> **PROBLEM STATEMENT**:
Where does the word "Brno" appear in the data? Copy every line that holds it.

Collected data
[Start of section]

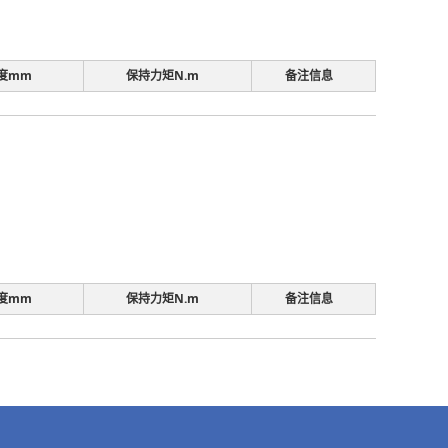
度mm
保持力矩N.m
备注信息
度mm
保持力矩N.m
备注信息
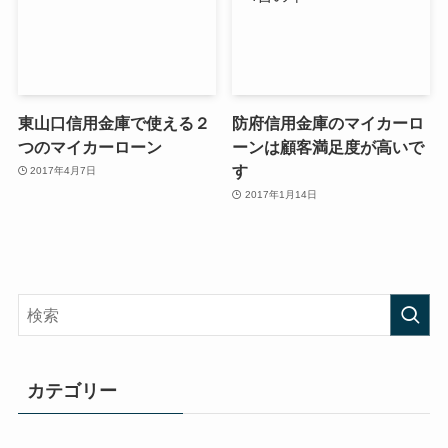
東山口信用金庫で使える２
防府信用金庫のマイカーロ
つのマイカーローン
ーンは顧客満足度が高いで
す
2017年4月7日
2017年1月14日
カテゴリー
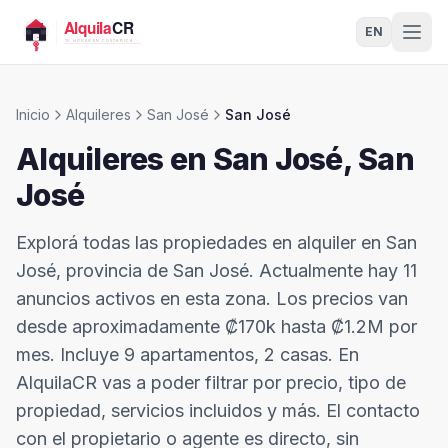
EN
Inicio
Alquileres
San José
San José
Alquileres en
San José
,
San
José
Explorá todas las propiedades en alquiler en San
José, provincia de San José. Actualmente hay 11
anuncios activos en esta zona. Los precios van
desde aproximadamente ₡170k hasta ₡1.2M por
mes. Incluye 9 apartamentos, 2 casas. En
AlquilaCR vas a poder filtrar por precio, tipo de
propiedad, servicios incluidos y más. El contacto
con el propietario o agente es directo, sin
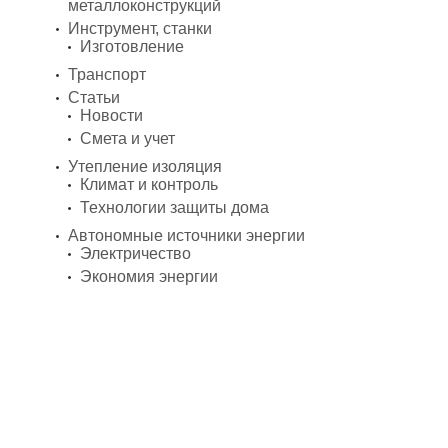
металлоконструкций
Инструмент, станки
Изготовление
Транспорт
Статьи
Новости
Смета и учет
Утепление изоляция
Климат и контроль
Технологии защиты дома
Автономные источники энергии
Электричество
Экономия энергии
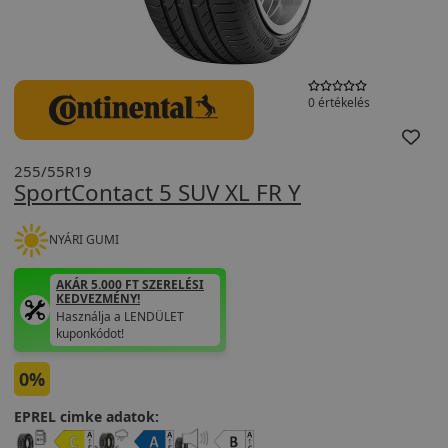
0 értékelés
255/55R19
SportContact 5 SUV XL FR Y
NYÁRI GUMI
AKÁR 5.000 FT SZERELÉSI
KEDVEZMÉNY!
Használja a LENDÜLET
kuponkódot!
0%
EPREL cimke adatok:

[End of section]
[Start of section]

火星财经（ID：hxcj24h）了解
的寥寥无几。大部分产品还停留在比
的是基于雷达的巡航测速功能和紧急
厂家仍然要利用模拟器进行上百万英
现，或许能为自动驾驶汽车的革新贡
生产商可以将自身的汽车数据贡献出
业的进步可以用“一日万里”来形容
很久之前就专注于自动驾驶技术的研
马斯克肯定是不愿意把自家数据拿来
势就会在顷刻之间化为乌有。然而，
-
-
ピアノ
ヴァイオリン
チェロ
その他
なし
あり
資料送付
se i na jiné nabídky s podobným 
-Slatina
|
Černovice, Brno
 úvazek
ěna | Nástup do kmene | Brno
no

[End of section]

> **ANSWER**:
Černovice, Brno
ěna | Nástup do kmene | Brno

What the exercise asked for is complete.